In some distributed computational settings, memory traffic is actually the main bottleneck and redundant computations are executed to reduce the need to send data (a similar situation to the one you aptly describe).

I think that, in the case of hyperparameter/meta-learning optimization (or search, depending on how you think about it) we are at a time right now where the complexity of models which can effectively be put into production is a function of our ability to, at least partially, analyze the space of possible modeling decisions. Will we escape that, and have models whose training cost is less significant than the cost of executing an "intelligent" hyperparameter search process? Maybe ... I am a GP person so I see potential in clever analysis of circumstances so that RKHS methods (for instance) can be leveraged and simplify the training process. But the current trajectory of the community has been to work on increasingly expensive models, which makes the ability to effectively use them with limited tuning/search cost still relevant.

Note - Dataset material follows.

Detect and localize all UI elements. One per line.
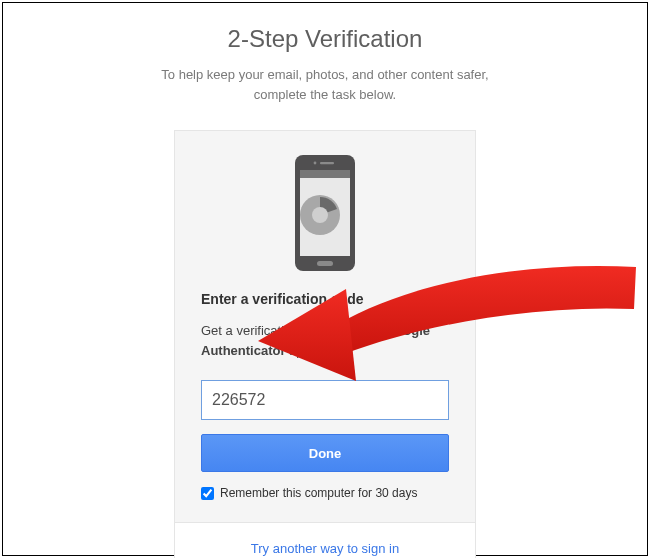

Yes. Upon further reflection, this competition actually looks like another step in that direction (see this thread: https://news.ycombinator.com/item?id=23784239).

Otherwise I agree, Gaussian Processes are nice and friendly, and work quite well for low-dimensional search (e.g., from a few to hundreds of hyperparameters) under very natural, general assumptions :-)

to do level-2 optimization you still have to run the level-1 problem repeatedly. So you'll only ever spend a small fraction of your resources on meta-optimization. The levels become exponentially more costly.